Introduction to Disjoint Set Data Structure | DSU

Revision en1, by kartik8800, 2023-09-13 22:28:36

Introduction to Disjoint Set Data Strucutres

Hello Codeforces!

I recently read about Disjoint Sets from the book Introduction to Algorithms and wanted to share the learnings in a simplified manner.

So below article(and corresponding videos) is an attempt to create a good starting point for people who:

  1. want to learn about DSU
  2. practice some good DSU problems

Contents

  1. Introduction through an illustrative problem (video version: https://youtu.be/JDycPHW4kIs?si=WEp5Ft2jBWp9KnO2)
  2. Sample SPOJ Problem and Implementation (video version: https://youtu.be/O4w-aX5mSks?si=vr0XSbyUswcXx-Yv)
  3. Upcoming Practice Problems
  4. Some Applications and References

We will learn about disjoint set data structures and their operations union and find through a sample problem.

Illustrative Problem

Q: Given a undirected Graph(V, E), answer Q queries of the form (u, v) where answer to the query is True if there is a path from u to v, false otherwise. image

So for above graph:

  1. query(D,A) = true
  2. query(D,C) = true
  3. query(D,F) = false

Some solutions to above problem

Solution1:

  1. For each query (u, v), perform a BFS/DFS.
  2. Time Complexity will be O(Q*(V + E))
  3. In worst case graph can have order of V^2 Edges.
  4. So worst case complexity can be O(Q*V^2)

Solution2:

  1. perform 1 BFS/DFS per node of the Graph
  2. When BFS is done using node X, store all the nodes that can be visited from X.
  3. Per Query time is O(1) so overall O(Q)
  4. Preprocessing time is O(V * (V + E)) = O(V^3)
  5. Hence overall O(Q + V^3)

What is a Disjoint Set Data Structure?

  1. It is a collection of disjoint dynamic sets.

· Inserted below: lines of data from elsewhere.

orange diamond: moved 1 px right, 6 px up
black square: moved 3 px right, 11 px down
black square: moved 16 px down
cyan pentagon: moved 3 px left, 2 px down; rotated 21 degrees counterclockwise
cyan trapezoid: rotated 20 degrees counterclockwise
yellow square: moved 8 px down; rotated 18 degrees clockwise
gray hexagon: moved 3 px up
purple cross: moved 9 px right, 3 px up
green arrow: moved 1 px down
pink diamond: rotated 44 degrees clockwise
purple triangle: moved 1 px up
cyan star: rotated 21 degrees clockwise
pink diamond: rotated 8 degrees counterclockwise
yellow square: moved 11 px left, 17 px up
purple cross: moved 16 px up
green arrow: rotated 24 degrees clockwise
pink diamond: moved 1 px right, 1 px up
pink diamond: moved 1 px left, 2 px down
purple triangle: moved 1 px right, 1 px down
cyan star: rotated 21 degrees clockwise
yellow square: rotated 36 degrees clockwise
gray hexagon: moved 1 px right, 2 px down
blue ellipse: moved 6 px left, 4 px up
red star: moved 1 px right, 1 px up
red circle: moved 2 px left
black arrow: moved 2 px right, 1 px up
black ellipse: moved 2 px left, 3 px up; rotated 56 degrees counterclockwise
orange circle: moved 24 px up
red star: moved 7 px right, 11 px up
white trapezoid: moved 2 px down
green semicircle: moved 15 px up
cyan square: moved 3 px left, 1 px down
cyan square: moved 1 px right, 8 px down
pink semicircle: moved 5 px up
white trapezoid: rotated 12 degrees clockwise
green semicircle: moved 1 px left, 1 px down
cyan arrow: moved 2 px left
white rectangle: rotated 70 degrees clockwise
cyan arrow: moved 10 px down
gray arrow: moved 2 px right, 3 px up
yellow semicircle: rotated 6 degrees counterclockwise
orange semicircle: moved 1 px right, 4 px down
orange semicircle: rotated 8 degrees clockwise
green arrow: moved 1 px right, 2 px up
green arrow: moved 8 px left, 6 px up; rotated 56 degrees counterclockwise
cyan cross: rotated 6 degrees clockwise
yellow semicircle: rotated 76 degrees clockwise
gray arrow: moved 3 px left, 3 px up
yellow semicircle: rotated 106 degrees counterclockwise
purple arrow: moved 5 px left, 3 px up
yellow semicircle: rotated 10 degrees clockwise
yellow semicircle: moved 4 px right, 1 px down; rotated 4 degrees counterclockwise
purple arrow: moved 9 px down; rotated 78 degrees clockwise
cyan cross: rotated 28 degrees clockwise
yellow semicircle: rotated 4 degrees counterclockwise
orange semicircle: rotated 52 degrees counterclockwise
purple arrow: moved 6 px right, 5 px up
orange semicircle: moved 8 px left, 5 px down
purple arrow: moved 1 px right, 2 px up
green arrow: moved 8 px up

D = {S1, S2, S3, …………, Sk}
  2. Each set has a Representative R and consists of some elements.
  3. Assume total elements is N: Size(S1) + Size(S2) + … + Size(Sk) = N

A disjoint set structure supports:

  1. MAKE-SET(X): Creates a new Set with only element X and representative X.
  2. FIND(X): Returns the representative of the set to which X belongs.
  3. UNION(X, Y): Unites the sets containing the elements X and Y into a single new Set. The representative of this set is usually either the representative of Sx or representative of Sy

Diagramatic Example of a disjoint set with total 8 elements and 3 sets:

image

From above:

  1. Find(H) = G
  2. Find(F) = F
  3. Find(B) =Find(E) = A

[Assume that A, G and F are representative elements their sets]

Using Disjoint Set DS for solving the problem

  1. Run MAKE-SET(u) for each of the V nodes in the graph.
  2. Run UNION(u,v) for each edge (u,v) in the graph.
  3. For each Query (u,v): a) If FIND(u) == FIND(v) then answer = true b) Else answer = false

Running 1. and 2. on sample graph constructs the Disjoint set data structure shown in diagram.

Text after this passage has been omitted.